In little more than a month, Marshall engineers built two subscale injectors with a specialized 3-D printing machine and completed 11 mainstage hot-fire tests, accumulating 46 seconds of total firing time at temperatures nearing 6,000 degrees Fahrenheit while burning liquid oxygen and gaseous hydrogen.
“We saw no difference in performance of the 3-D printed injectors compared to the traditionally manufactured injectors,” said Sandra Elam Greene, the propulsion engineer who oversaw the tests and inspected the components afterward. “Two separate 3-D printed injectors operated beautifully during all hot-fire tests.”

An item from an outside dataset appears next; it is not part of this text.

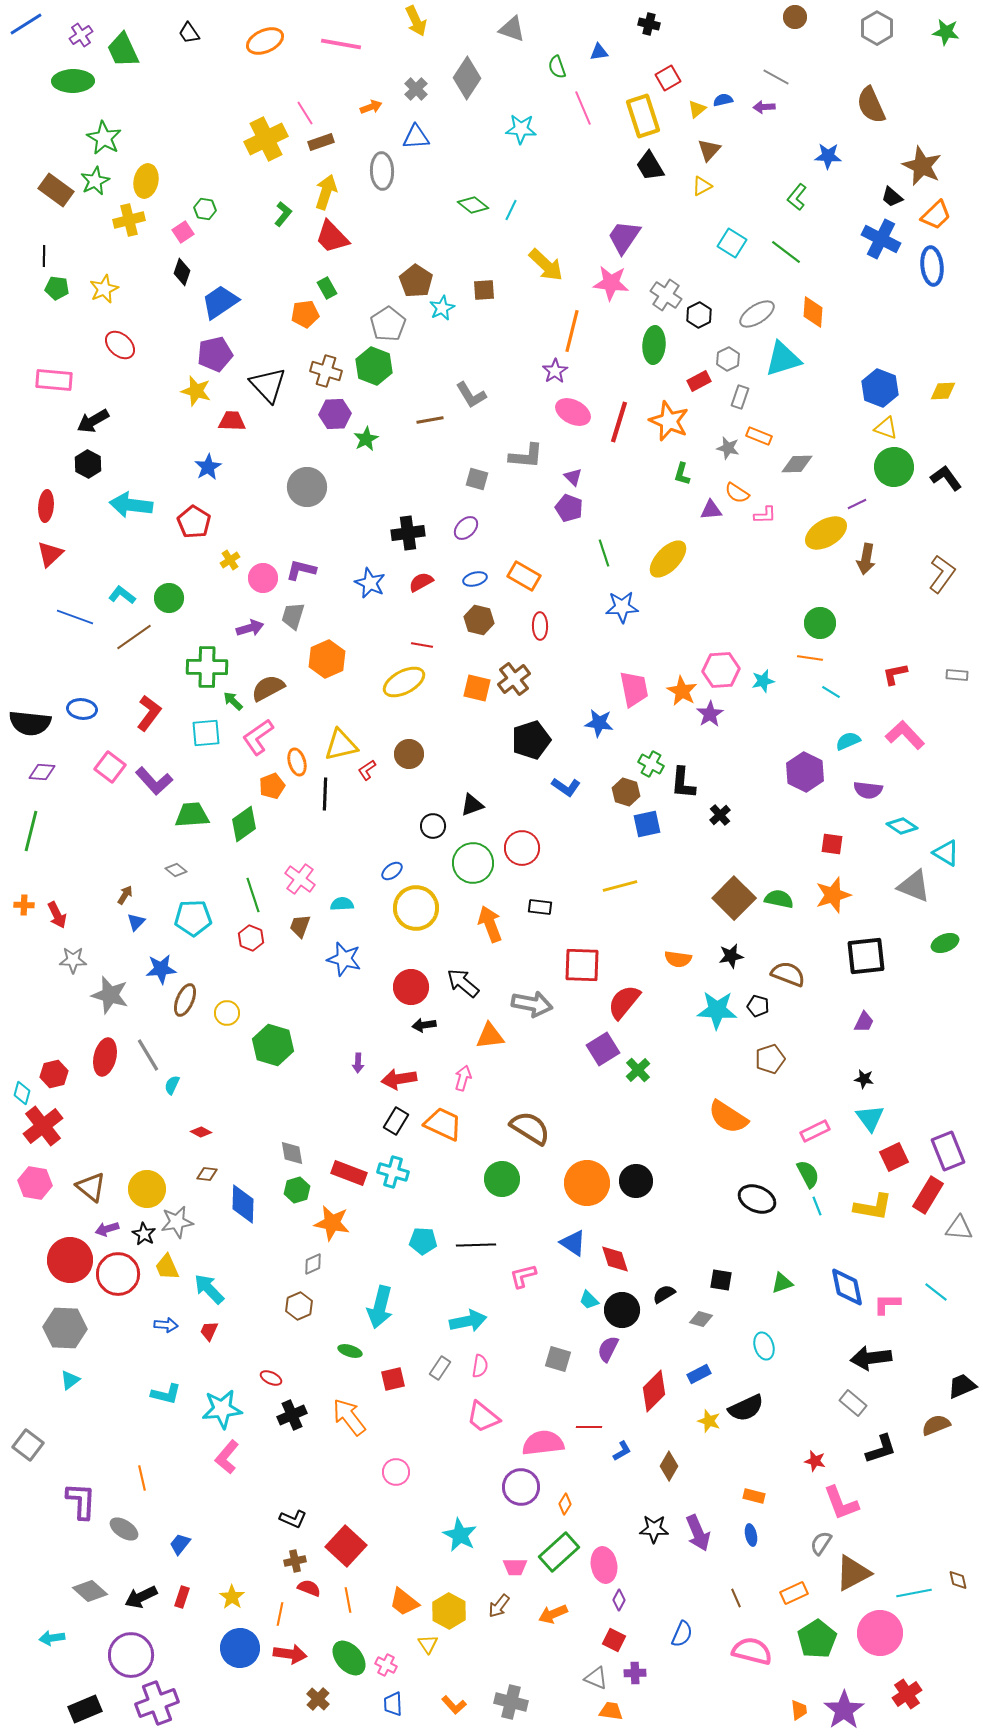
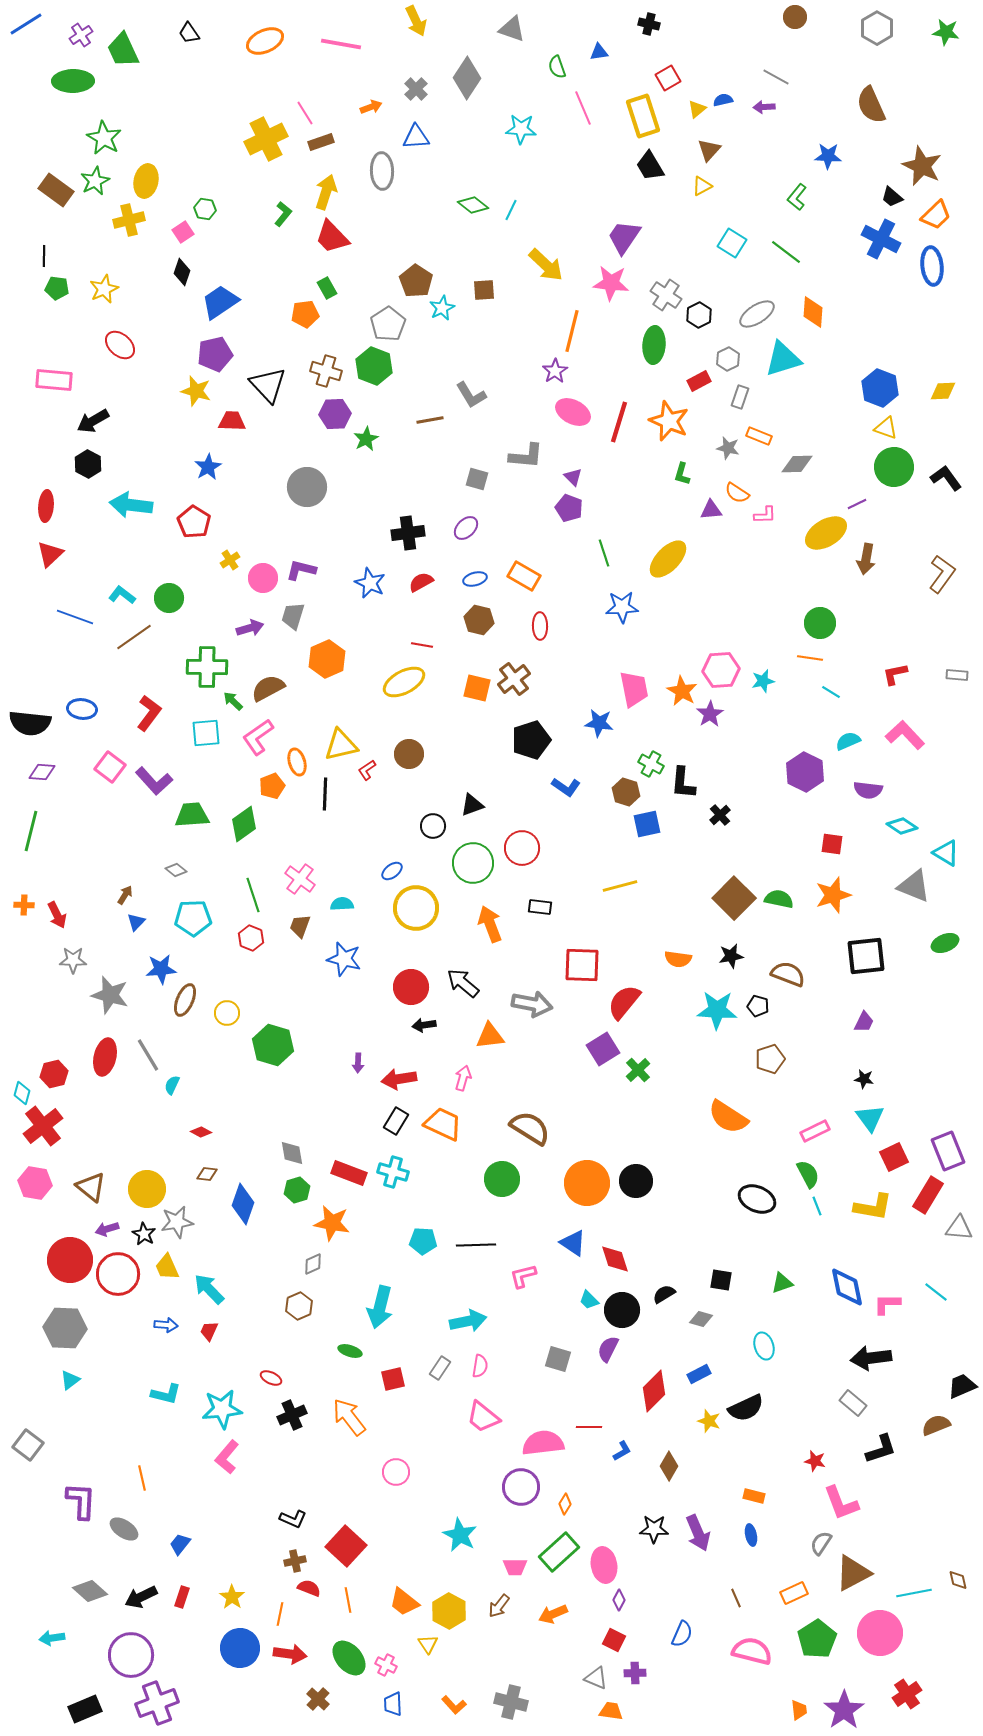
blue diamond at (243, 1204): rotated 18 degrees clockwise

Post-test inspections showed the injectors remained in such excellent condition and performed so well the team will continue to put them directly in the line of fire.
“The additive manufacturing process has the potential to reduce the time and cost associated with making complex parts by an order of magnitude,” said Chris Singer, director of the Marshall Center’s Engineering Directorate.